Read more: Pope Francis and
Cardinal Sarah invite us to silence. Does that scare
you?
Sarah invokes various beautiful images – a temple, a melody, a
light, and a flame – to capture the glory of silence, but also
invokes more disquieting imagery to capture its power – a
burnt offering, a shadow, a wave, a violent seizure. The
necessary practice of silence means an encounter with God, and
the encounter can take us to “fearsome shores.” But Sarah
encourages us to venture on, discovering the same great peace
and fortitude that so many holy men and women have found in
their silence.
It would’ve been easy for Sarah to devolve into an indictment
of political, economic, and social powers – and while Sarah is
certainly not silent on their culpability, his focus is more
on revealing and inviting us into the great sources of silence
in the Catholic tradition. He returns to the Old Testament
again and again, but finds the greatest scriptural odes to
silence in the life of the Holy Family. Joseph never utters a
single word in the Gospels; Mary’s words are few – the Gospels
of Mark and Matthew have no mention of her words either – and
her entire life is swallowed up in faithful obedience and
prayerful attentiveness. But it’s in the life of her Son that
silence takes on a whole new meaning. “The whole life of Jesus
is wrapped in silence and mystery,” Sarah writes. “If man
wants to imitate Christ, it is enough for him to observe his
silences. The silence of the crib, the silence of Nazareth,
the silence of the Cross, and the silence of the sealed tomb
are one. The silences of Jesus are silences of poverty,
humility, self-sacrifice, and abasement; it is the bottomless
abyss of his kenosis, his self-emptying.”

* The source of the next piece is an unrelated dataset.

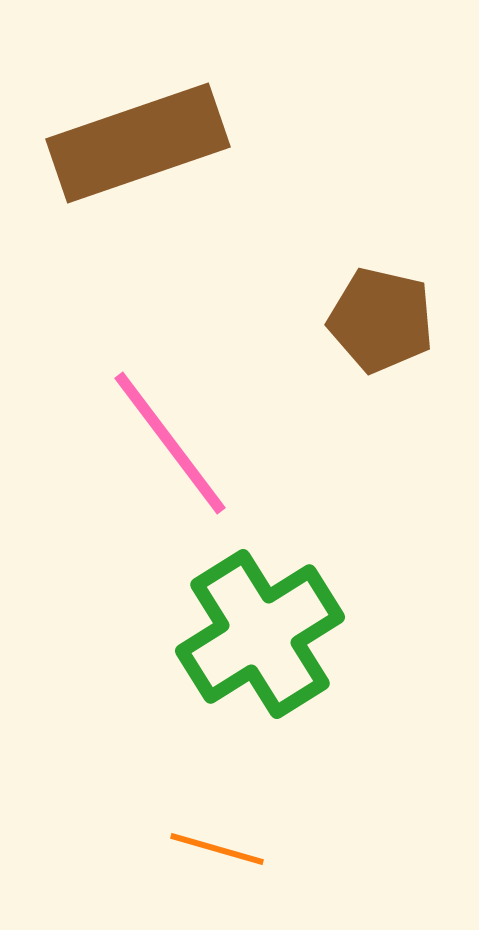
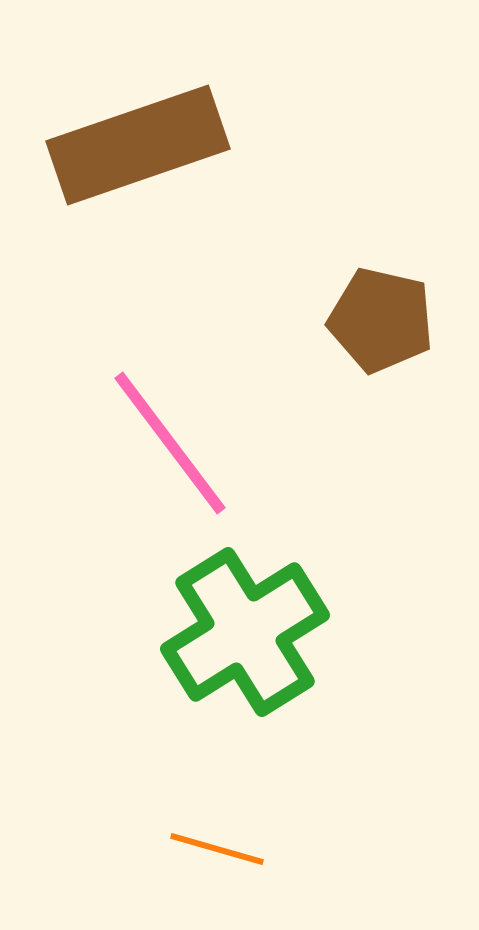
brown rectangle: moved 2 px down
green cross: moved 15 px left, 2 px up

For Sarah, who is also the Prefect of the Congregation for
Divine Worship, the Church has to protect and foster this
silence in its prayers, in its sacraments, and in its liturgy.
The Cardinal made headlines last
year when he called for a return to “ad orientem”
celebration of Mass (in which the priest faces the same
direction as the congregation), and in The Power of
Silence, doesn’t hesitate to call once more for a
“reform of the reform” of the liturgy, adding that “the future
of the Church is at stake.” He makes a compelling case, and
it’s clear that he’s driven not by any ideological commitment,
but a burning love for the Church and sacred silence, “a small
anticipation of eternity” that can uniquely open a heart to
God.
After a probing discussion of God’s apparent silence in the
face of evil – Diat hammers Sarah with various examples of the
horror unfolding in various parts of the world – the book
closes where it opened: at the Carthusian monastery of the
Grande Chartreuse in France, memorialized in the documentary Into Great Silence. The
Carthusians aren’t presented as a universal standard of
silence, but as exemplars of its vital importance – and Sarah
doesn’t necessarily call his readers to eliminate speech and
action, but on the contrary, to give them greater depth and
breadth by grounding them in that silence.
The Power of Silence is an eminently wise, rich, and
timely piece of writing, one that meets the mind both like a
quiet nighttime meditation and a rousing call to revolution.
Sarah’s voice has the freshness and liveliness of a springtime
of faith, and reflects the ongoing boom of Catholicism in
Africa. It’s a voice that the West desperately needs to hear.
It challenges us to return to the essentials of Christian
life, where our lifeblood isn’t the artificiality, egotism,
and endless chatter of the world, but the wordlessness,
humility, and eternal silence of God.
There we find our happiness, because there we find our
greatest treasure.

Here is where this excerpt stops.